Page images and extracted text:
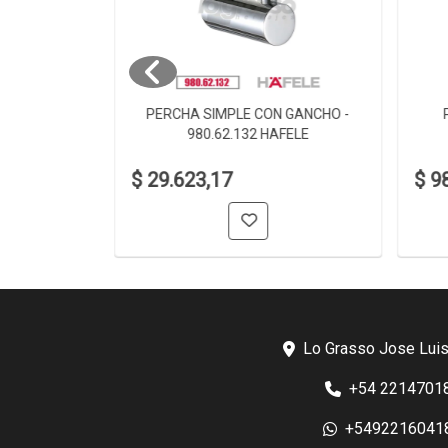
 980.60.002
PERCHA SIMPLE CON GANCHO -
980.62.132 HAFELE
$ 29.623,17
$ 9
Lo Grasso Jose Luis
+54 2214701
+5492216041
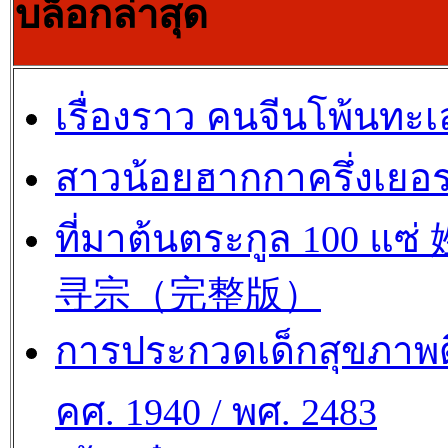
บล็อกล่าสุด
เรื่องราว คนจีนโพ้นทะเ
สาวน้อยฮากกาครึ่งเยอร
ที่มาต้นตระกูล 100 แซ
寻宗（完整版）
การประกวดเด็กสุขภาพด
คศ. 1940 / พศ. 2483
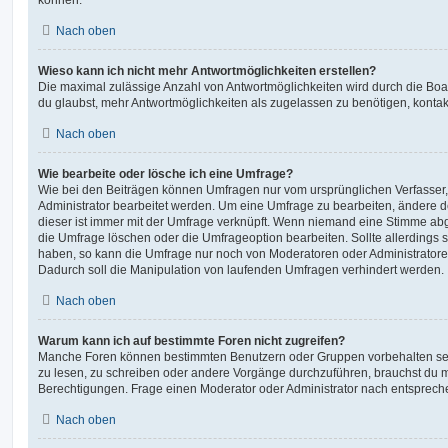
Nach oben
Wieso kann ich nicht mehr Antwortmöglichkeiten erstellen?
Die maximal zulässige Anzahl von Antwortmöglichkeiten wird durch die Boa
du glaubst, mehr Antwortmöglichkeiten als zugelassen zu benötigen, kontakt
Nach oben
Wie bearbeite oder lösche ich eine Umfrage?
Wie bei den Beiträgen können Umfragen nur vom ursprünglichen Verfasser
Administrator bearbeitet werden. Um eine Umfrage zu bearbeiten, ändere d
dieser ist immer mit der Umfrage verknüpft. Wenn niemand eine Stimme a
die Umfrage löschen oder die Umfrageoption bearbeiten. Sollte allerdings
haben, so kann die Umfrage nur noch von Moderatoren oder Administratore
Dadurch soll die Manipulation von laufenden Umfragen verhindert werden.
Nach oben
Warum kann ich auf bestimmte Foren nicht zugreifen?
Manche Foren können bestimmten Benutzern oder Gruppen vorbehalten sei
zu lesen, zu schreiben oder andere Vorgänge durchzuführen, brauchst du
Berechtigungen. Frage einen Moderator oder Administrator nach entsprec
Nach oben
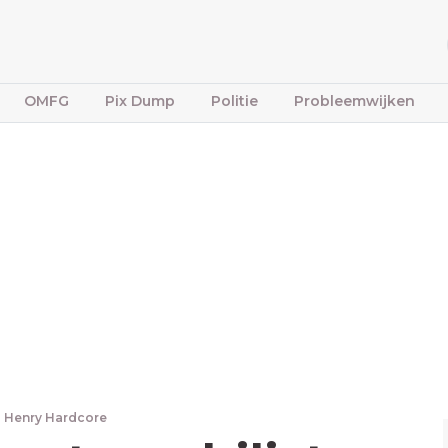
OMFG
Pix Dump
Politie
Probleemwijken
Henry Hardcore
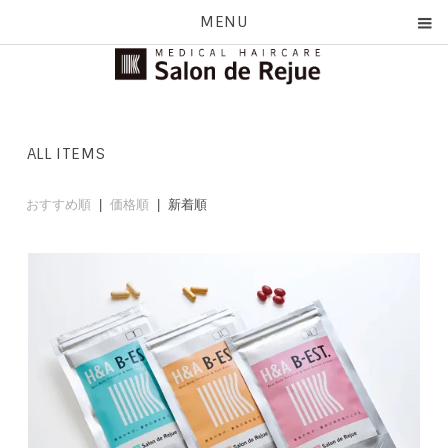
MENU
ALL ITEMS
おすすめ順
|
価格順
| 新着順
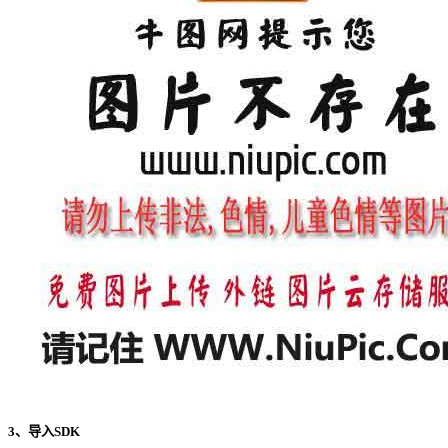
3、导入SDK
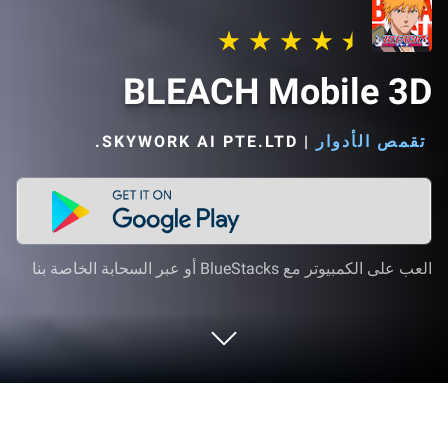
BLEACH Mobile 3D
تقمص الأدوار
|
SKYWORK AI PTE.LTD.‏
العب على الكمبيوتر مع BlueStacks أو عبر السحابة الخاصة بنا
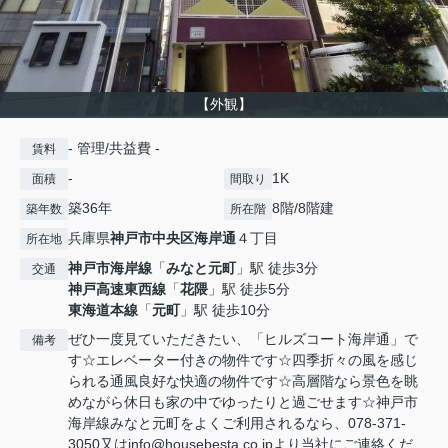
【外観】
- 管理/共益費 -
賃料
-
1K
面積
間取り
築36年
8階/8階建
築年数
所在階
兵庫県
神戸市中央区
海岸通
４丁目
所在地
神戸市海岸線
「
みなと元町
」駅 徒歩3分
交通
神戸高速東西線
「
花隈
」駅 徒歩5分
東海道本線
「
元町
」駅 徒歩10分
ぜひ一度見ていただきたい、「ヒルズコート海岸通」で
備考
す☆エレベーター付きの物件です☆四季折々の風を感じ
られる通風良好な快適の物件です☆高層階なら景色を眺
めながら休日も家の中でゆったりと過ごせます☆神戸市
海岸線みなと元町をよくご利用されるなら、078-371-
3050又はinfo@housebesta.co.jpより当社にご連絡くだ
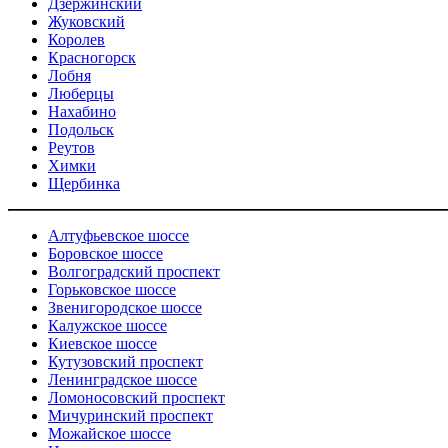
Дзержинский
Жуковский
Королев
Красногорск
Лобня
Люберцы
Нахабино
Подольск
Реутов
Химки
Щербинка
Алтуфьевское шоссе
Боровское шоссе
Волгоградский проспект
Горьковское шоссе
Звенигородское шоссе
Калужское шоссе
Киевское шоссе
Кутузовский проспект
Ленинградское шоссе
Ломоносовский проспект
Мичуринский проспект
Можайское шоссе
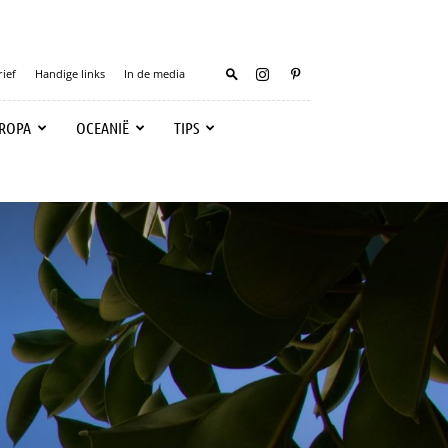
ief
Handige links
In de media
ROPA
OCEANIË
TIPS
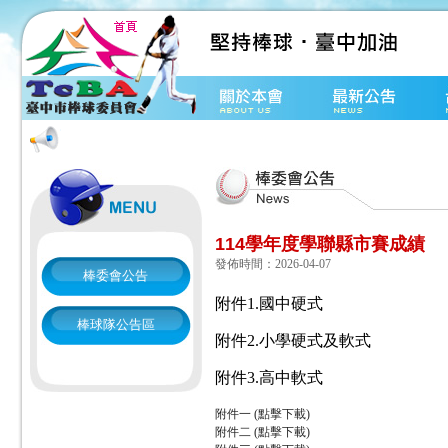
114學年度學聯縣市賽成績
發佈時間：2026-04-07
棒委會公告
附件1.國中硬式
棒球隊公告區
附件2.小學硬式及軟式
附件3.高中軟式
附件一 (點擊下載)
附件二 (點擊下載)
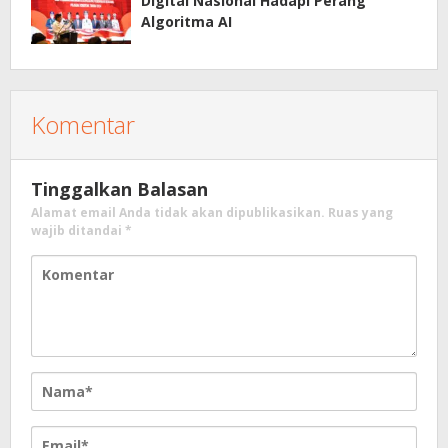
Digital Nasional Hadapi Perang
Algoritma AI
Komentar
Tinggalkan Balasan
Alamat email Anda tidak akan dipublikasikan.
Ruas yang
wajib ditandai
*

Task item: What the records say must be written out exactly, with none of their pictures.

Response:
 980.60.002
PERCHA SIMPLE CON GANCHO -
980.62.132 HAFELE
$ 29.623,17
$ 9
Lo Grasso Jose Luis
+54 2214701
+5492216041
บล็อกล่าสุด
เรื่องราว คนจีนโพ้นทะเ
สาวน้อยฮากกาครึ่งเยอร
ที่มาต้นตระกูล 100 แซ
寻宗（完整版）
การประกวดเด็กสุขภาพด
คศ. 1940 / พศ. 2483
Nach oben
Wieso kann ich nicht mehr Antwortmöglichkeiten erstellen?
Die maximal zulässige Anzahl von Antwortmöglichkeiten wird durch die Boa
du glaubst, mehr Antwortmöglichkeiten als zugelassen zu benötigen, kontakt
Nach oben
Wie bearbeite oder lösche ich eine Umfrage?
Wie bei den Beiträgen können Umfragen nur vom ursprünglichen Verfasser
Administrator bearbeitet werden. Um eine Umfrage zu bearbeiten, ändere d
dieser ist immer mit der Umfrage verknüpft. Wenn niemand eine Stimme a
die Umfrage löschen oder die Umfrageoption bearbeiten. Sollte allerdings
haben, so kann die Umfrage nur noch von Moderatoren oder Administratore
Dadurch soll die Manipulation von laufenden Umfragen verhindert werden.
Nach oben
Warum kann ich auf bestimmte Foren nicht zugreifen?
Manche Foren können bestimmten Benutzern oder Gruppen vorbehalten sei
zu lesen, zu schreiben oder andere Vorgänge durchzuführen, brauchst du
Berechtigungen. Frage einen Moderator oder Administrator nach entsprec
Nach oben
OMFG
Pix Dump
Politie
Probleemwijken
Henry Hardcore
MENU
ALL ITEMS
おすすめ順
|
価格順
| 新着順
3、导入SDK
BLEACH Mobile 3D
تقمص الأدوار
|
SKYWORK AI PTE.LTD.‏
العب على الكمبيوتر مع BlueStacks أو عبر السحابة الخاصة بنا
【外観】
- 管理/共益費 -
賃料
-
1K
面積
間取り
築36年
8階/8階建
築年数
所在階
兵庫県
神戸市中央区
海岸通
４丁目
所在地
神戸市海岸線
「
みなと元町
」駅 徒歩3分
交通
神戸高速東西線
「
花隈
」駅 徒歩5分
東海道本線
「
元町
」駅 徒歩10分
ぜひ一度見ていただきたい、「ヒルズコート海岸通」で
備考
す☆エレベーター付きの物件です☆四季折々の風を感じ
られる通風良好な快適の物件です☆高層階なら景色を眺
めながら休日も家の中でゆったりと過ごせます☆神戸市
海岸線みなと元町をよくご利用されるなら、078-371-
3050又はinfo@housebesta.co.jpより当社にご連絡くだ
Дзержинский
Жуковский
Королев
Красногорск
Лобня
Люберцы
Нахабино
Подольск
Реутов
Химки
Щербинка
Алтуфьевское шоссе
Боровское шоссе
Волгоградский проспект
Горьковское шоссе
Звенигородское шоссе
Калужское шоссе
Киевское шоссе
Кутузовский проспект
Ленинградское шоссе
Ломоносовский проспект
Мичуринский проспект
Можайское шоссе
ief
Handige links
In de media
ROPA
OCEANIË
TIPS
114學年度學聯縣市賽成績
發佈時間：2026-04-07
棒委會公告
附件1.國中硬式
棒球隊公告區
附件2.小學硬式及軟式
附件3.高中軟式
附件一 (點擊下載)
附件二 (點擊下載)
Digital Nasional Hadapi Perang
Algoritma AI
Komentar
Tinggalkan Balasan
Alamat email Anda tidak akan dipublikasikan.
Ruas yang
wajib ditandai
*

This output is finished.